As I remember, they mentioned that they feel sorry for their colleagues who have lost their lives in the name of covering the drug trade, and that they have been spared from this because they only publish official reports from authorities. Which led me to think – how can a moderately sized media company focused on news reporting not deeply cover one of the most pressing issues in their country? They said that they do not have investigative reports on the cartels because they have to consider their safety and to also consider the owners of their media organization. Which led me to think, is this right? Would it be fair of me to judge this answer considering that I do not know the full scope of their social and political climate?
Deadliest Regions for Journalists
Just three days ago, the International Federation of Journalists came out with their report called: Journalists and Media Staff Killed 1990-2015. It gave a rundown of the most dangerous places for media, the Philippines being second and Mexico, third.
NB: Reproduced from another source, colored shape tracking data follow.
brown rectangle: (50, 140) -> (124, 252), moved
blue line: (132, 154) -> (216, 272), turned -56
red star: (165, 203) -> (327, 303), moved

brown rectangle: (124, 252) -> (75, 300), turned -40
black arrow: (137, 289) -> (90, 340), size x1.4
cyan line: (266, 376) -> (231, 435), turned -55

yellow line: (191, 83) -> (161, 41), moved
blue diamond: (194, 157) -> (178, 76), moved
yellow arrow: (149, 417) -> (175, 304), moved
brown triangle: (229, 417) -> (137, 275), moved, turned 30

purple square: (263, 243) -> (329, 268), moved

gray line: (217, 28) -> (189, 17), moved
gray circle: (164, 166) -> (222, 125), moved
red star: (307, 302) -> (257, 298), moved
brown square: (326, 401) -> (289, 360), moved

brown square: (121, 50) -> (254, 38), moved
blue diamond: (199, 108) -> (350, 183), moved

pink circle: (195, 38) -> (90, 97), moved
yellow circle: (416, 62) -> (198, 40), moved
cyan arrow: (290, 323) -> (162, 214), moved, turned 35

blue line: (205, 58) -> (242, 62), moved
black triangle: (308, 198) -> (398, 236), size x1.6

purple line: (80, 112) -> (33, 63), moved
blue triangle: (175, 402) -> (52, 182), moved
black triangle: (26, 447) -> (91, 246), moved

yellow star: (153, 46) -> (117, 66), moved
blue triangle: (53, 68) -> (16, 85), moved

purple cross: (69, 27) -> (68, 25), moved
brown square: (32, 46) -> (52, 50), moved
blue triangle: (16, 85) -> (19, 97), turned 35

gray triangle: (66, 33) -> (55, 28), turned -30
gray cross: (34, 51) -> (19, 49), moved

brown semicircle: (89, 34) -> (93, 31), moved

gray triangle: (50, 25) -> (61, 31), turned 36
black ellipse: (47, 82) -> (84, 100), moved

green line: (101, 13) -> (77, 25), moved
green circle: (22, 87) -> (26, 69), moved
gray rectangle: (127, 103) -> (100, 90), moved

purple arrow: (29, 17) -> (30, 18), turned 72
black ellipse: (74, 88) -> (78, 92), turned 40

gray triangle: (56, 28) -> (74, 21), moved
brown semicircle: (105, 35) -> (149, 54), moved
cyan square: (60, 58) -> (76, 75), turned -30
As a member of the Philippine media I have been inside this naiveté bubble that I am safe and I am free to cover any story I would like (given that it goes through the brainstorming and approval process in our company). This is what I have been used to in my last 10 years of working for television.
But outside my personal bubble is a violent history of media killings in my country, the worst being the Maguindanao Massacre. On the morning of November 23, 2009 the political convoy of Esmael Mangudadatu was on its way to file his certificate of candidacy in Maguindanao province. The convoy that included his wife, sisters, and media men was ambushed. At least 57 people were killed including 30 local journalists and two persons from the media.
Until this day, justice has not been served to the victims and the trial remains closed to the media.
We can speak and shout about press freedom, or judge in times when it is curtailed. But the truth of the matter is, when lives are at stake, is any story worth dying for? It seems that in today’s socio-political landscape our moral compass is what will drive our direction for reporting, wherever we are in the world. And sadly, it seems it’s each man for himself.